• _Task instructions_: Below are records to be repeated exactly. Leave their pictures behind.

Data to use Block Start

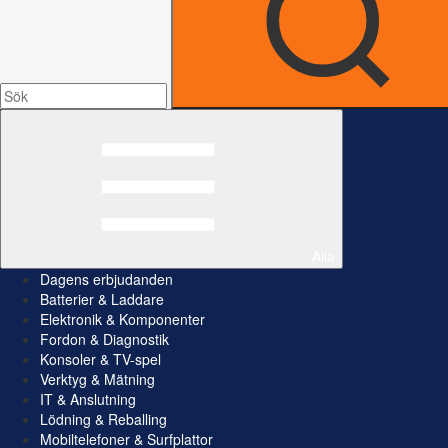
Alla
Dagens erbjudanden
Batterier & Laddare
Elektronik & Komponenter
Fordon & Diagnostik
Konsoler & TV-spel
Verktyg & Mätning
IT & Anslutning
Lödning & Reballing
Mobiltelefoner & Surfplattor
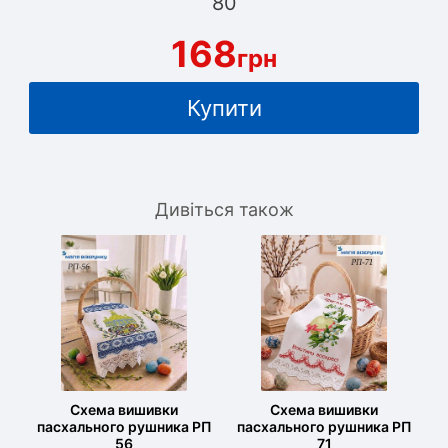
80
168
грн
Купити
Дивіться також
Схема вишивки
Схема вишивки
пасхального рушника РП
пасхального рушника РП
56
71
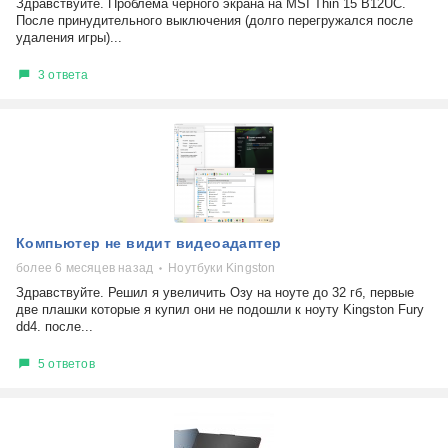
Здравствуйте. Проблема чёрного экрана на MSI Thin 15 B12UC.
После принудительного выключения (долго перегружался после
удаления игры)...
3 ответа
Компьютер не видит видеоадаптер
более 6 месяцев назад
Ноутбуки Kingston
Здравствуйте. Решил я увеличить Озу на ноуте до 32 гб, первые
две плашки которые я купил они не подошли к ноуту Kingston Fury
dd4. после...
5 ответов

Data to use Block End

• _Answer_:
Alla
Dagens erbjudanden
Batterier & Laddare
Elektronik & Komponenter
Fordon & Diagnostik
Konsoler & TV-spel
Verktyg & Mätning
IT & Anslutning
Lödning & Reballing
Mobiltelefoner & Surfplattor
80
168
грн
Купити
Дивіться також
Схема вишивки
Схема вишивки
пасхального рушника РП
пасхального рушника РП
56
71
Здравствуйте. Проблема чёрного экрана на MSI Thin 15 B12UC.
После принудительного выключения (долго перегружался после
удаления игры)...
3 ответа
Компьютер не видит видеоадаптер
более 6 месяцев назад
Ноутбуки Kingston
Здравствуйте. Решил я увеличить Озу на ноуте до 32 гб, первые
две плашки которые я купил они не подошли к ноуту Kingston Fury
dd4. после...
5 ответов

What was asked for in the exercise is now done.